Maintain your Online Presence & Hold Virtual and/or Face-to-Face Office Hours
Ensure you are highly visible to your students and stay involved in your course so students do not feel like they are on their own! Work to inspire effort on their part, keep them engaged and active in their course learning community and responsible for their own learning. Check in regularly by logging in an interacting with your students so they can sense your presence. Keep tabs on your students through checking login activity through the Performance Dashboard to see if students are regularly participating and logging in. You can also use the Performance Dashboard as well as the Grade Center to check on the grades of students and proactively contact them if they are not submitting assignments or are not performing well. If you see students that are not engaged, email and contact them. Let your students know when and how they can contact you. If you are teaching fully online, consider using Blackboard Instant Messanging to hold virtual office hours.
Interested in learning more about online instructor presence? Check out this article written by Tony Bates who is a consultant in e-learning and distance education.
Nine Steps to Quality Online Learning: Step 8: Communicate, Communicate, Communicate
“Research has clearly indicated that ‘perceived instructor presence’ is a critical factor for online student success and satisfaction. Students need to know that the instructor is following the online study activities of students and is actively participating during the delivery of the course.”

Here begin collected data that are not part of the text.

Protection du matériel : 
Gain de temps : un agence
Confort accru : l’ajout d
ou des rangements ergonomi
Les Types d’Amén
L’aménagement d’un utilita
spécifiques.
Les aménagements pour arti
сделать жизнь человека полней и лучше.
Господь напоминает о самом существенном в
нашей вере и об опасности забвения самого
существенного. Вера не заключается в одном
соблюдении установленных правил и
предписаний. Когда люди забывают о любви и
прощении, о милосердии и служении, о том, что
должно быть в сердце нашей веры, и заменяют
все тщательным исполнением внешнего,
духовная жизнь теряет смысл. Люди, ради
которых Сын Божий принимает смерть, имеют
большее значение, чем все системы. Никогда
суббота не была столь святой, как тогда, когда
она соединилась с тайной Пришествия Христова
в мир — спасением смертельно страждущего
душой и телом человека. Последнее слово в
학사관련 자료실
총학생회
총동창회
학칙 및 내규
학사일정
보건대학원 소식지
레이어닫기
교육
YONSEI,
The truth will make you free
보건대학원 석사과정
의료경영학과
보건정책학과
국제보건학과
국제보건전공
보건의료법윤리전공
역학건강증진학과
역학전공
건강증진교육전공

“The reasons for this are obvious. Online students often study from home, and if they are fully online may never meet another student on the same course. They do not get the important non-verbal cues from the instructor or other students, such as the stare at a stupid question, the intensity in presentation that shows the passion of the instructor for the topic, the ‘throwaway’ comment that indicates the instructor doesn’t have much time for a particular idea, or the nodding of other students’ heads when another student makes a good point or asks a pertinent question. An online student does not have the opportunity for a spontaneous discussion by bumping into the instructor in the corridor.”

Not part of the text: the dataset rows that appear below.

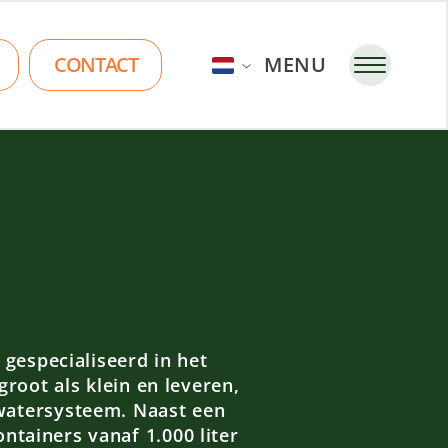
CONTACT
MENU
 gespecialiseerd in het
root als klein en leveren,
kwatersysteem. Naast een
tainers vanaf 1.000 liter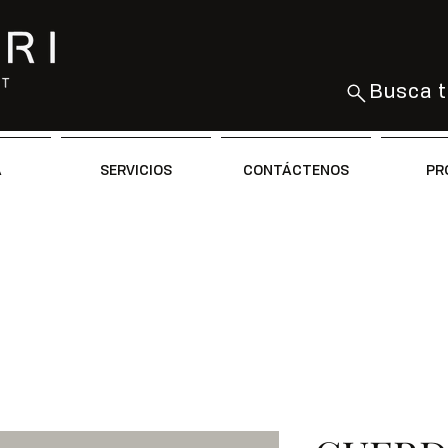
Busca t
A
SERVICIOS
CONTÁCTENOS
PR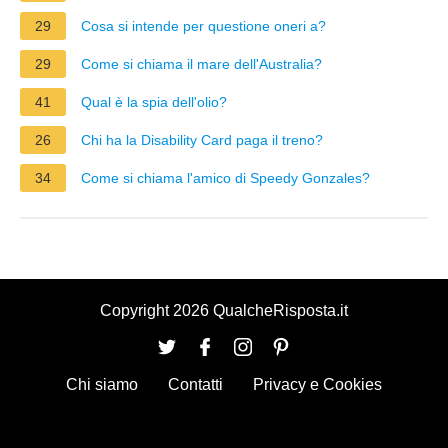
29
Cosa si intende per questione oneri a?
29
Come si chiama il mare dell'Australia?
41
Qual è la spia dell'olio?
26
Chi ha la Disability Card paga il treno?
34
Come si chiama l'amico di Speedy Gonzales?
Copyright 2026 QualcheRisposta.it
Chi siamo
Contatti
Privacy e Cookies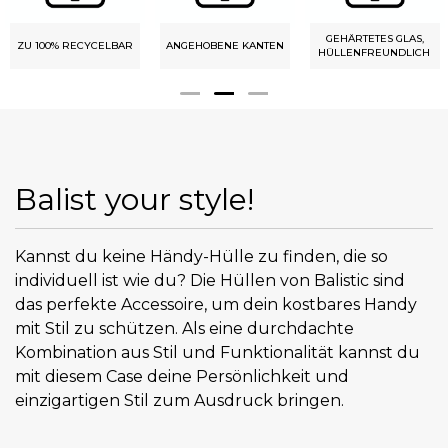
GEHÄRTETES GLAS,
ZU 100% RECYCELBAR
ANGEHOBENE KANTEN
HÜLLENFREUNDLICH
Balist your style!
Kannst du keine Händy-Hülle zu finden, die so
individuell ist wie du? Die Hüllen von Balistic sind
das perfekte Accessoire, um dein kostbares Handy
mit Stil zu schützen. Als eine durchdachte
Kombination aus Stil und Funktionalität kannst du
mit diesem Case deine Persönlichkeit und
einzigartigen Stil zum Ausdruck bringen.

“However, a skilled instructor can create just as compelling a learning environment online, but it needs to be deliberately planned and designed. It also has to be done in such a way that the instructor’s workload can be controlled.”

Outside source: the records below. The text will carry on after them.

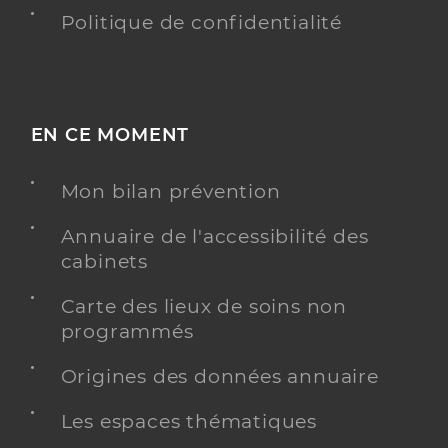
Politique de confidentialité
EN CE MOMENT
Mon bilan prévention
Annuaire de l'accessibilité des
cabinets
Carte des lieux de soins non
programmés
Origines des données annuaire
Les espaces thématiques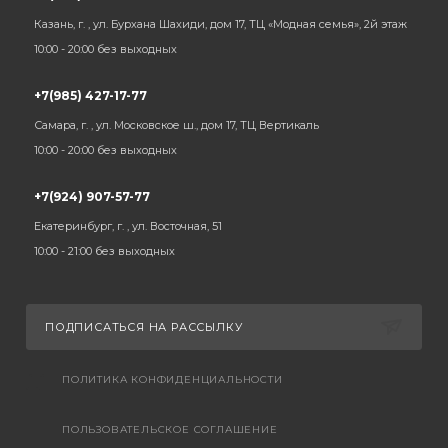
Казань, г. , ул. Бурхана Шахиди, дом 17, ТЦ «Модная семья», 2й этаж
10:00 - 20:00 без выходных
+7(985) 427-17-77
Самара, г. , ул. Московское ш., дом 17, ТЦ Вертикаль
10:00 - 20:00 без выходных
+7(924) 907-57-77
Екатеринбург, г. , ул. Восточная, 51
10:00 - 21:00 без выходных
ПОДПИСАТЬСЯ НА РАССЫЛКУ
ПОЛИТИКА КОНФИДЕНЦИАЛЬНОСТИ
ПОЛЬЗОВАТЕЛЬСКОЕ СОГЛАШЕНИЕ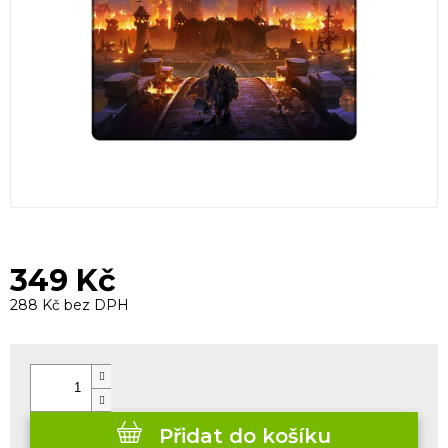
349 Kč
288 Kč bez DPH
Měrná
cena:
Přidat do košíku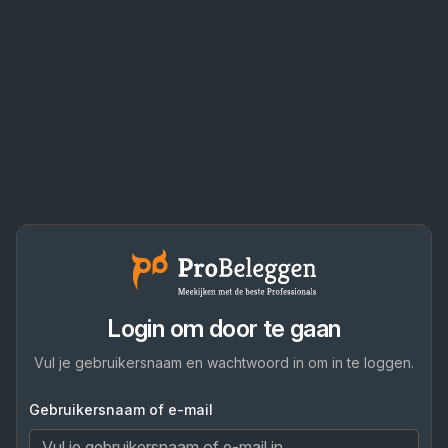
Login om door te gaan
Vul je gebruikersnaam en wachtwoord in om in te loggen.
Gebruikersnaam of e-mail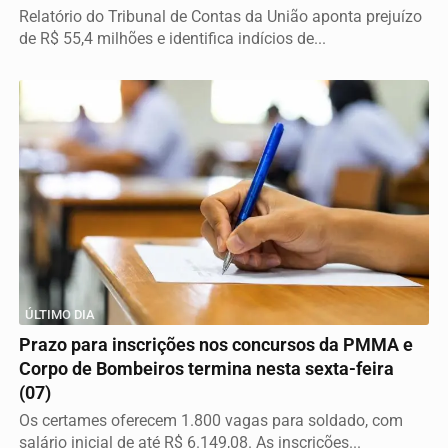
Relatório do Tribunal de Contas da União aponta prejuízo
de R$ 55,4 milhões e identifica indícios de...
ÚLTIMO DIA
Prazo para inscrições nos concursos da PMMA e
Corpo de Bombeiros termina nesta sexta-feira
(07)
Os certames oferecem 1.800 vagas para soldado, com
salário inicial de até R$ 6.149,08. As inscrições...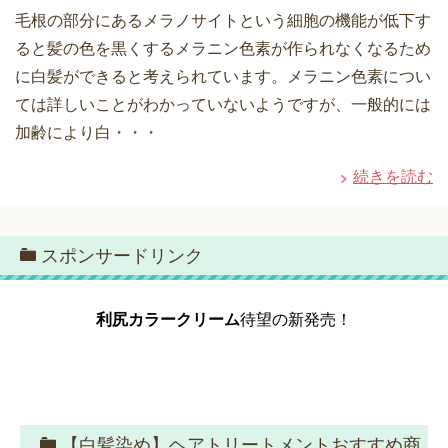
毛根の部分にあるメラノサイトという細胞の機能が低下す
ると髪の色を黒くするメラニン色素が作られなくなるため
に白髪ができると考えられています。メラニン色素につい
ては詳しいことがわかっていないようですが、一般的には
加齢により白・・・
続きを読む
スポンサードリンク
利尻カラークリーム
待望の新発売！
【白髪染め】ヘアトリートメントおすすめ商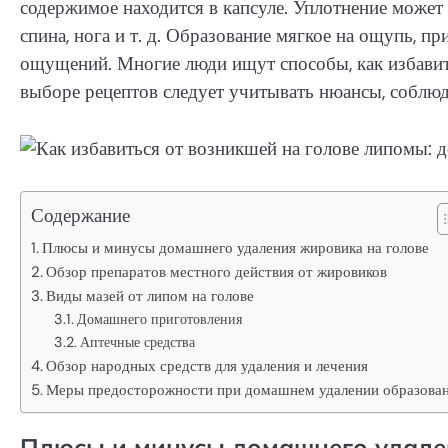
содержимое находится в капсуле. Уплотнение может 
спина, нога и т. д. Образование мягкое на ощупь, п
ощущений. Многие люди ищут способы, как избавит
выборе рецептов следует учитывать нюансы, соблю
Содержание
Плюсы и минусы домашнего удаления жировика на голове
Обзор препаратов местного действия от жировиков
Виды мазей от липом на голове
Домашнего приготовления
Аптечные средства
Обзор народных средств для удаления и лечения
Меры предосторожности при домашнем удалении образова
Плюсы и минусы домашнего удале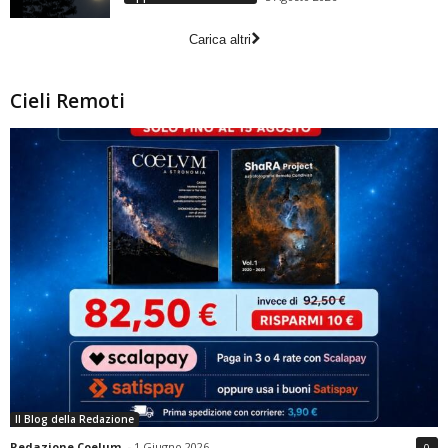
Carica altri
Cieli Remoti
Il Blog della Redazione
Redazione Coelum
-
1 Giugno 2026
0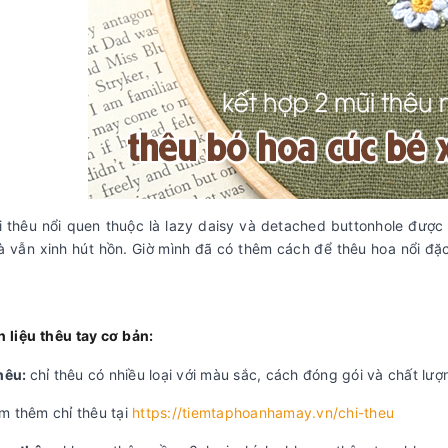
i thêu nổi quen thuộc là lazy daisy và detached buttonhole được
à vẫn xinh hút hồn. Giờ mình đã có thêm cách để thêu hoa nổi đặc 
!
 liệu thêu tay cơ bản:
thêu:
chỉ thêu có nhiều loại với màu sắc, cách đóng gói và chất lư
m thêm chỉ thêu tại
https://tiemtaphoanhamay.vn/chi-theu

Post Weekly Announcements and Reminders
When you post an announcement, you have the ability to send it as an email to your class as well. Post weekly messages to let students know what is coming up and give them a sense of your presence in the course. Let students know that you've graded all of the tests or assignments from the previous week.
Read and Respond to Discussion Postings
Be an active participant on the discussion boards in your course. While it is not necessary for you to respond to every single post, your students will be able to sense whether you are present in the discussion board or not. Be sure to redirect a discussion if it is going in the wrong direction. If you are grading students on their posts, then be sure to enter their grades in the Grade Center.
Update and Release Content as Needed
Check for changes (such as dates) within your content areas. Just about every piece of content you build in your course can be set to release at specific dates. Use this to your advantage in setting the pace of the course.
Grade Quizzes and Adjust Quiz Settings as Needed
If you use short answer or paragraph questions in your assessments, you will see a green box with an exclamation point in Needs Grading or the Full Grade Center when you have a submission to grade. Be sure to provide timely feedback.
Grade Assignments Uploaded to the Assignment Tool
When using the Assignment drop box, students can upload files. You will see a green box with an exclamation point in Needs Grading or the Full Grade Center when you have a submission to grade. You open the files and enter a grade with comments. This grade automatically appears in the My Grades area. Be sure to provide timely feedback.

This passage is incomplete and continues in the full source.